When presented with new challenges, we ask ourselves what has changed, and what brings this new challenge to light? In the presence of solutions, we’re thinking about how we can improve those solutions. How can we reduce the number of needle sticks our children get? If they are stuck with a needle, how can access be more accurate? On the topic of port infections, when many of our children are young and teething and get fevers regularly, could a home pre-test kit looking for indication of infection be possible?
We solve every day problems too such as how do I keep my child safe? How do I ensure someone who doesn’t sleep stays in his or her room at night? The ideas and scope of problems are at times boundless but many find temporary solutions until something better comes along.
Life-cycling for Life
Those involved with caregiving know that it is a lifecycle. You are revisiting, revising, identifying the problem, and trying to work on the right one. When we are developing prototypes, scraping what doesn’t work, collaborating, and solving, whether we know it or not, we’re using design thinking. You’ll see us on your boards, your panels, your committees, in your surveys, and in your halls advocating for solutions and showing you the problems seen by our eyes, heard by our ears because for us, it means everything to have a solution.

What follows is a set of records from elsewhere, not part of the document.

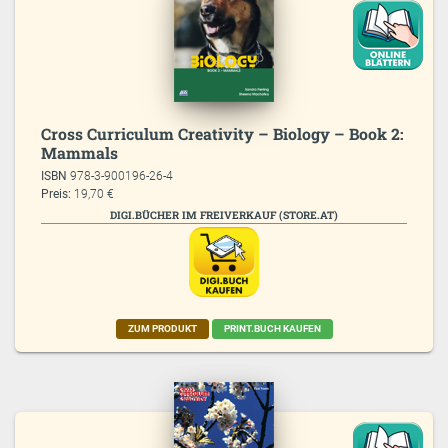
Cross Curriculum Creativity – Biology – Book 2:
Mammals
ISBN
978-3-900196-26-4
Preis:
19,70 €
DIGI.BÜCHER IM FREIVERKAUF (STORE.AT)
ZUM PRODUKT
PRINT.BUCH KAUFEN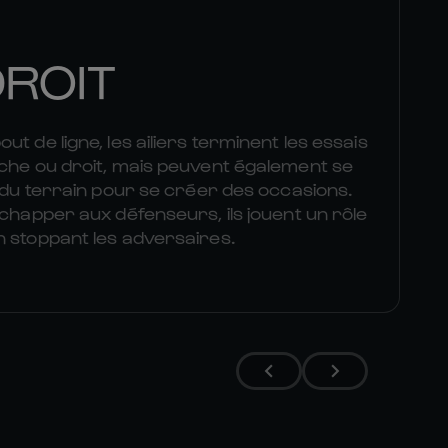
DROIT
t de ligne, les ailiers terminent les essais
uche ou droit, mais peuvent également se
r du terrain pour se créer des occasions.
échapper aux défenseurs, ils jouent un rôle
n stoppant les adversaires.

Test my comments, engage a caregiver or parent. See what he or she has to offer. Design Thinking could be just what rare disease needs with intense collaboration pushing to macro and micro solutions that could even result in disruptive, innovative results. To that end, we need to come together and be committed to the life cycle of revisiting and revising using Design Thinking keeping our most precious humans at the center of design.